Ella me miró con los ojos brillosos y cristalinos. —Tu madre te dejó, pero tú me has dado el lugar en tu corazón que ella no quiso ocupar, y eso… eso para mí vale más que cualquier trabajo o cualquier cosa que puedas darme.

A la mañana siguiente me levanté antes de que el sol saliera. Fui por los periódicos al puesto de la esquina. El señor que atiende ya me reconoce; me hace un pequeño descuento porque dice que le doy lástima. A veces creo que tiene razón, hasta los vecinos perciben mi precaria situación.

Volví a casa y con un café en mano, hojeé los clasificados en la mesa de la cocina mientras Marta dormía. Nada nuevo. “Se busca ayudante general con experiencia”, “Guardia de seguridad con certificado vigente”, “Auxiliar contable con licenciatura”. Como si todos nacieran sabiendo.

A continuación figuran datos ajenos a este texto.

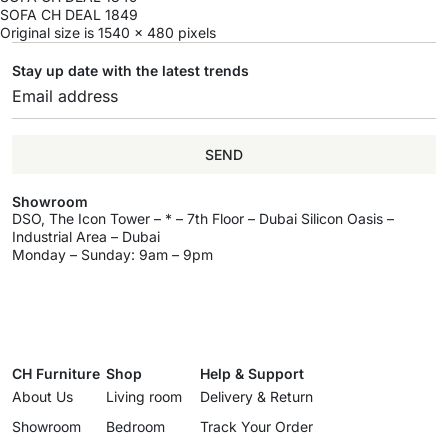
SOFA CH DEAL 1849
Original size is
1540 × 480
pixels
Stay up date with the latest trends
SEND
Showroom
DSO, The Icon Tower – * – 7th Floor – Dubai Silicon Oasis –
Industrial Area – Dubai
Monday – Sunday: 9am – 9pm
CH Furniture
Shop
Help & Support
About Us
Living room
Delivery & Return
Showroom
Bedroom
Track Your Order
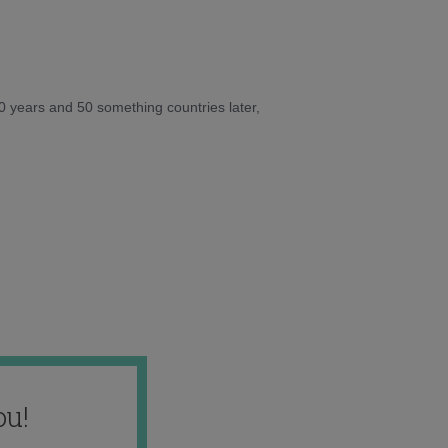
10 years and 50 something countries later,
ou!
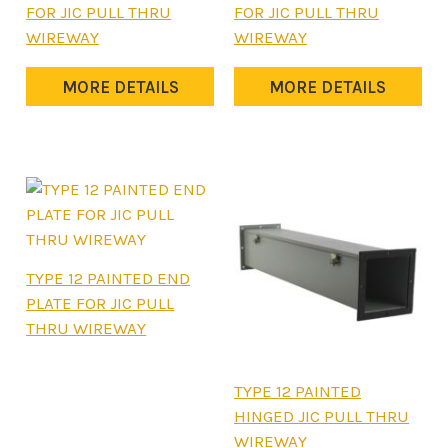
product
product
FOR JIC PULL THRU
FOR JIC PULL THRU
has
has
WIREWAY
WIREWAY
multiple
multiple
variants.
variants.
MORE DETAILS
MORE DETAILS
The
The
options
options
may
may
be
be
chosen
chosen
on
on
the
the
This
TYPE 12 PAINTED END
product
product
product
PLATE FOR JIC PULL
page
page
has
THRU WIREWAY
multiple
variants.
This
TYPE 12 PAINTED
The
product
HINGED JIC PULL THRU
options
has
WIREWAY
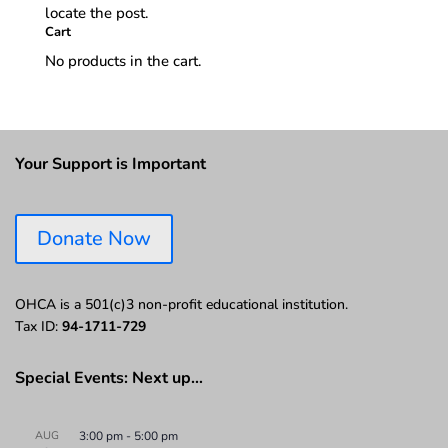
locate the post.
Cart
No products in the cart.
Your Support is Important
Donate Now
OHCA is a 501(c)3 non-profit educational institution.
Tax ID:
94-1711-729
Special Events: Next up…
AUG
3:00 pm
-
5:00 pm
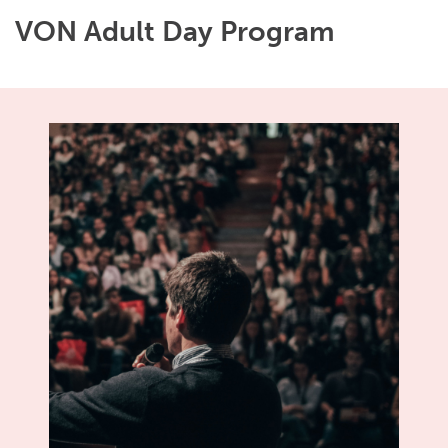
VON Adult Day Program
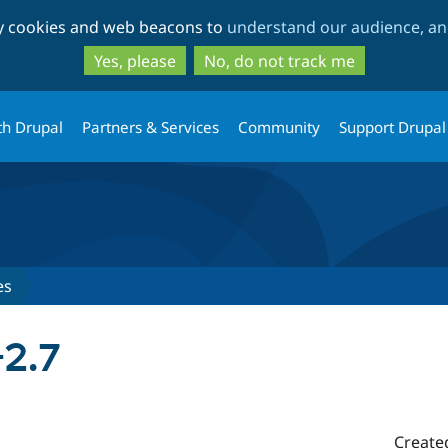
Skip
Skip
ty cookies and web beacons to
understand our audience, and
to
to
main
search
Yes, please
No, do not track me
content
th Drupal
Partners & Services
Community
Support Drupal
es
2.7
Create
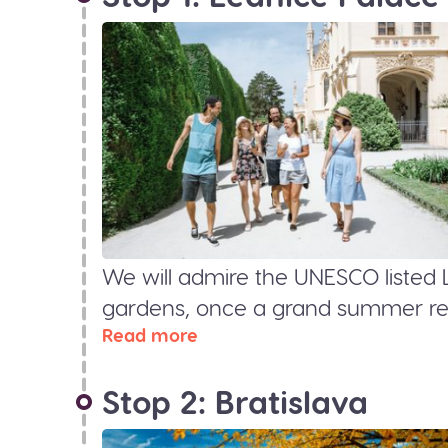
We will admire the UNESCO listed 
gardens, once a grand summer resi
Read more
Stop 2: Bratislava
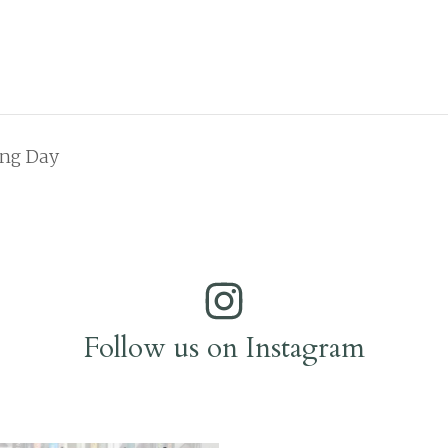
ing Day
Follow us on Instagram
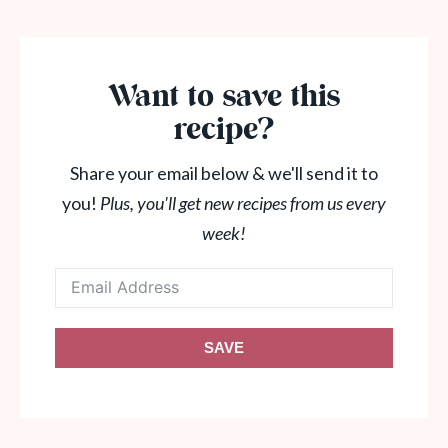
Want to save this
recipe?
Share your email below & we'll send it to
you!
Plus, you'll get new recipes from us every
week!
SAVE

Pasé las páginas hasta que un recuadro me detuvo. Estaba entre anuncios de cursos de inglés y préstamos inmediatos.

SE SOLICITA AMANTE.
Hombre atractivo, entre 25 y 35 años.
Discreto, mente abierta.
Horario flexible. Excelente paga.
Comisión por servicios especiales.
Comunicarse al número XXXXXXX.

Leí el anuncio tres veces. Creí que era una broma. Sonreí con burla, negando con la cabeza.

—Qué enfermo —murmuré.

Pero la voz interna que tengo, esa que no calla cuando estoy en el límite, me dijo algo distinto: “No tienes nada que perder.”